Important aspects of the program include:

• Accurate and timely reporting

• Confidentiality and security of board members’ personal information

• Monitoring for legal compliance now and if regulations change

• Initial filing for associations before the deadline

• Annual updates and additional off-cycle updates as needed

• The cost to the Association is $495 annually and $100 for off-cycle updates.

In the upcoming weeks, you will receive a link from our platform that will require you to input your legal name, address, date of birth, and identification number via your driver's license or passport ID number. Additionally, you will be asked to upload an image of these identification documents. Please be aware that our management team and administrators will not be able to process this request on behalf of board members due to the sensitivity of this information.

If you do not wish us to file this for your association or you have already had this filed, then please let us know by emailing CTA@bluemountaincommunity.com . Individual board members cannot opt out of this requirement; only associations can opt out by sending an email to CTA@bluemountaincommunity.com no later than September 30, 2024

We strongly encourage each board member to consult with their legal counsel to understand the necessity for compliance and any mandatory resolutions they may choose to adopt regarding the Corporate Transparency Act.

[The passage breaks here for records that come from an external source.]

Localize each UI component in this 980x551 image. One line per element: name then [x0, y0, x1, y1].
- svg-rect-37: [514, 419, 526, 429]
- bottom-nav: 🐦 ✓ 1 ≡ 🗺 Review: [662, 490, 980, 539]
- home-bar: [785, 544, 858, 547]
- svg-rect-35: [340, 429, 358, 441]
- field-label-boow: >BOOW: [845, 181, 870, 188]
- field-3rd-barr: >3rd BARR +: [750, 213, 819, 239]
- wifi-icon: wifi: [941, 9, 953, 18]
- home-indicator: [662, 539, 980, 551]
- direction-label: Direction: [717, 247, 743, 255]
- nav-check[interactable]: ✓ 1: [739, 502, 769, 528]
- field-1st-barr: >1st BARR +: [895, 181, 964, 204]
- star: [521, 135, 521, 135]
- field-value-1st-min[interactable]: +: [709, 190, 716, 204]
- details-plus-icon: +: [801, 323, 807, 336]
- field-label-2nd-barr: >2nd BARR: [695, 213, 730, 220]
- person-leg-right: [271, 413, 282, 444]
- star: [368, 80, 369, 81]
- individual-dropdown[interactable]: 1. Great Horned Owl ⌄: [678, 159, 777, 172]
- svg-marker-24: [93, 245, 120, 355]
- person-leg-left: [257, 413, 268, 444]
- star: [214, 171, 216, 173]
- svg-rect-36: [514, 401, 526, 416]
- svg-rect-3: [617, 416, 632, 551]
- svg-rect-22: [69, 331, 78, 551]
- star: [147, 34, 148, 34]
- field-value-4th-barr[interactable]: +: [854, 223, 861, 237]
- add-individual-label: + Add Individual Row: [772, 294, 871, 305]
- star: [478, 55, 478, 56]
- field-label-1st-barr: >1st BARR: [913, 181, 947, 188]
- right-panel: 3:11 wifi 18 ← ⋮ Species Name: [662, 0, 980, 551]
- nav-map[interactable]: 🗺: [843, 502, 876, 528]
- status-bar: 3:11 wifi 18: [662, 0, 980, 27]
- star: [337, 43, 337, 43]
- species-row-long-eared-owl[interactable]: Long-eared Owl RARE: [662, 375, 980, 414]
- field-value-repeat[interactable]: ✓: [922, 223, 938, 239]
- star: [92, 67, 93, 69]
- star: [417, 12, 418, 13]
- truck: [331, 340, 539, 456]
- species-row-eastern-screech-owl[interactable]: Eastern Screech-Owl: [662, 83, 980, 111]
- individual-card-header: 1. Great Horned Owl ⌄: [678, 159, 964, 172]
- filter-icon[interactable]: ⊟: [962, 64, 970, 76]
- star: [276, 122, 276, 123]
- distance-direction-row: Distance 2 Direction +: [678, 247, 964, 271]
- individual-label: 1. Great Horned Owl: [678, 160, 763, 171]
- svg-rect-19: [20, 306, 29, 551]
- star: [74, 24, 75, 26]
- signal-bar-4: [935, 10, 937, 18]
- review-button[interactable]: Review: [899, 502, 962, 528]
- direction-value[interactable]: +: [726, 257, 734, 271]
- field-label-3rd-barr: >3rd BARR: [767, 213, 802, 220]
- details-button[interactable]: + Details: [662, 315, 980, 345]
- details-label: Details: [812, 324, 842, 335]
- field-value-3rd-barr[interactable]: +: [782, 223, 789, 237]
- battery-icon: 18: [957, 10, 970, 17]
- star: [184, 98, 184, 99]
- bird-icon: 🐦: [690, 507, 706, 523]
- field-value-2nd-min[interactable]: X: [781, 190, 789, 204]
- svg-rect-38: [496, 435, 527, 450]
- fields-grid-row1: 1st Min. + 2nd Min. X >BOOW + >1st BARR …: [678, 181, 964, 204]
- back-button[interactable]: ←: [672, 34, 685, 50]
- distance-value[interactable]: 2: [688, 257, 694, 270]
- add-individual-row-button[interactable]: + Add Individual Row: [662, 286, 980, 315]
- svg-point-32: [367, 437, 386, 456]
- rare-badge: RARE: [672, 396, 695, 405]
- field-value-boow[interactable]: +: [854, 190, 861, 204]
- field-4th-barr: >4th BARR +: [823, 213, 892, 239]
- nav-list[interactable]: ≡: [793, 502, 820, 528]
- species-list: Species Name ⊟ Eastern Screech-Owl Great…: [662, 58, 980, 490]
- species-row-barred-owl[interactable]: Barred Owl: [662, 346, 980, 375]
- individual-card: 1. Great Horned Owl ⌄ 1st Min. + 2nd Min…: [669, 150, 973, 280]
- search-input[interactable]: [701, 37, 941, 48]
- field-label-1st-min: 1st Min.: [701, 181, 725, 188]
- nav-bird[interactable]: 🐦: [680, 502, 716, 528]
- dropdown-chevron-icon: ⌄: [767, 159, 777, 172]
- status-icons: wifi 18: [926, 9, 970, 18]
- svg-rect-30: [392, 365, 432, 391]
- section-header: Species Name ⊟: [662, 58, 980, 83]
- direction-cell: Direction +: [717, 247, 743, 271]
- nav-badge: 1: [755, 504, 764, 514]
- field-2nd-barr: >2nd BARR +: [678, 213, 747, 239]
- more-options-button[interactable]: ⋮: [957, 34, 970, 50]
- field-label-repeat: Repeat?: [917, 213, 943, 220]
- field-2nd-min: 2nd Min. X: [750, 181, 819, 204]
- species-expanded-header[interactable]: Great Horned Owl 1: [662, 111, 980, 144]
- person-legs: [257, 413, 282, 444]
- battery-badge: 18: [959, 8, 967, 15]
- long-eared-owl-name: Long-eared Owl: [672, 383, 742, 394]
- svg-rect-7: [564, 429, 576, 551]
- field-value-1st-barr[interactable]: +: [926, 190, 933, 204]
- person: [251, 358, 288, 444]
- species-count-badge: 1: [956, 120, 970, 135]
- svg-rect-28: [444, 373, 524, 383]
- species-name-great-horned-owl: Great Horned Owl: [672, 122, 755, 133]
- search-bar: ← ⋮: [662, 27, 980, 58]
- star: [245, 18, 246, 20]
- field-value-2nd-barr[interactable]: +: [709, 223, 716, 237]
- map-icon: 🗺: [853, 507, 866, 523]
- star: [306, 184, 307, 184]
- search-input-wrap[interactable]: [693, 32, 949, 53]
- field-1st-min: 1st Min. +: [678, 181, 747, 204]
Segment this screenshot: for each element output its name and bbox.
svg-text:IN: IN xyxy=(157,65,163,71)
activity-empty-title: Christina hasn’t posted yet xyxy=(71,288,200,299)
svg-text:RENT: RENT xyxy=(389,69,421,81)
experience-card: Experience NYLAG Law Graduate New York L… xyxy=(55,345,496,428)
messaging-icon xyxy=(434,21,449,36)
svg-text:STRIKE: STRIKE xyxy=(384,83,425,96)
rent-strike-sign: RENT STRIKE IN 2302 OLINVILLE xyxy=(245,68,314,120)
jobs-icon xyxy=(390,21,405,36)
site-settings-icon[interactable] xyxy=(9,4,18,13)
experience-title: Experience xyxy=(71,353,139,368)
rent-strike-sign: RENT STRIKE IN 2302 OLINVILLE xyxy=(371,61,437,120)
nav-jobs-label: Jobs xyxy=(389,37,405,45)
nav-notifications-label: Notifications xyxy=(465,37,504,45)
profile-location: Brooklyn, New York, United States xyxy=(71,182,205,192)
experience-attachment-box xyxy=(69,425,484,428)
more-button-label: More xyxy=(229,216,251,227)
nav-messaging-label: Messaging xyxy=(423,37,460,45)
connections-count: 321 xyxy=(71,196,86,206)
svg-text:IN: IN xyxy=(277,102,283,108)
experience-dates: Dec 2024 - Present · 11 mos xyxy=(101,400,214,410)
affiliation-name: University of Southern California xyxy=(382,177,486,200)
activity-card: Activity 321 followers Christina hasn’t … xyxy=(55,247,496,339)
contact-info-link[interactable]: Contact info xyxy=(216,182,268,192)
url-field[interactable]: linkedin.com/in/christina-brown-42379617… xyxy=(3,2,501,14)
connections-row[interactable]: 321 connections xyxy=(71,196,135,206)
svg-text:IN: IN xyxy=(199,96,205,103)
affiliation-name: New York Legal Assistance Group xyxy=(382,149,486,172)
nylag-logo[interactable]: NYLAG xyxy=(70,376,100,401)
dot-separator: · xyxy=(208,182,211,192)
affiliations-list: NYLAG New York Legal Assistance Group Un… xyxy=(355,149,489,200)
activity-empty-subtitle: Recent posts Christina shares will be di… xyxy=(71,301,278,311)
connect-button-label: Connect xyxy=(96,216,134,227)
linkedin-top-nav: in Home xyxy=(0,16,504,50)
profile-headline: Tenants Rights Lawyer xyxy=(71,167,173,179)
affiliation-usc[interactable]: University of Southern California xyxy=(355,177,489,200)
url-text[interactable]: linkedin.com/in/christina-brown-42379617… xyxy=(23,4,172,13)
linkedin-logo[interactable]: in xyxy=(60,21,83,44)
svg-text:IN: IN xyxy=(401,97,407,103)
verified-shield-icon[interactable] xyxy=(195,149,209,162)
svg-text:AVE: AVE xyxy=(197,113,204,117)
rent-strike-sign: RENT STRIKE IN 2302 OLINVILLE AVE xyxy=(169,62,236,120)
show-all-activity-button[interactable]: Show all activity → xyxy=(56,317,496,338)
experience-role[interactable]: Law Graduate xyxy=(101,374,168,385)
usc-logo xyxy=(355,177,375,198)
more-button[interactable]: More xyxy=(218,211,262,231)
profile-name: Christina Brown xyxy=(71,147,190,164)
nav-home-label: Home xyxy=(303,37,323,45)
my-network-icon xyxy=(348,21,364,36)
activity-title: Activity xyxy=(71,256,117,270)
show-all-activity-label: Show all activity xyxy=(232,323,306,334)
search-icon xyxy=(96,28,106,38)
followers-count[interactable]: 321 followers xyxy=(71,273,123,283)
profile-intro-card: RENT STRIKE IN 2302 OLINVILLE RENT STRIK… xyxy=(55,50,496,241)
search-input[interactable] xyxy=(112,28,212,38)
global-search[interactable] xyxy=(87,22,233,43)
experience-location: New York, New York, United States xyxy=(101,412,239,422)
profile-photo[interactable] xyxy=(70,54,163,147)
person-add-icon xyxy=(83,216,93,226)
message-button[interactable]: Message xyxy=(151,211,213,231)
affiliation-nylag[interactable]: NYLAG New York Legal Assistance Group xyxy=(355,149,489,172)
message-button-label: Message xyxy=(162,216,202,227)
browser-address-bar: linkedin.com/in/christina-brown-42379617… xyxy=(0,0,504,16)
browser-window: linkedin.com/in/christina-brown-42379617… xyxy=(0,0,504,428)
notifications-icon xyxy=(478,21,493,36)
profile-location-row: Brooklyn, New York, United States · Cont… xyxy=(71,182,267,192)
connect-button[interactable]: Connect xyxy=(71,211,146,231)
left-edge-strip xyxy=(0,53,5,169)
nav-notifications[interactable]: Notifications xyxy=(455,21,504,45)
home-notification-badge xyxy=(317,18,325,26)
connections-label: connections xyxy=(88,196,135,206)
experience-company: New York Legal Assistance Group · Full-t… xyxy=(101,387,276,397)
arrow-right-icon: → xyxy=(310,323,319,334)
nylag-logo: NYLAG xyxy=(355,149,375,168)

For more information about the CTA and its requirements, please visit the links provided by FinCEN and the Community Association Institute (CAI) below:

- https://www.fincen.gov/boi-faqs#C_10

- https://www.caionline.org/Advocacy/Priorities/CTA/Pages/landing.aspx

Thank you for your attention to this matter, and we look forward to your cooperation in meeting the requirements of the CTA.


FUD Full Court Press


The global anti-money laundering market size was valued at USD 1.51 billion in 2023 and is expected to grow at a CAGR of 16.0% from 2024 to 2030. According to Grand View Research, the growth of the market is driven by increasingly stringent regulations and the need for financial institutions to comply with global standards, yet regulators keep doing the same thing over and over and over again. According to Ledger Insights, while preventing money laundering is a worthy cause, it is not working, but it's spending nickels to save dimes in pursuing the small fish, instead of the whales.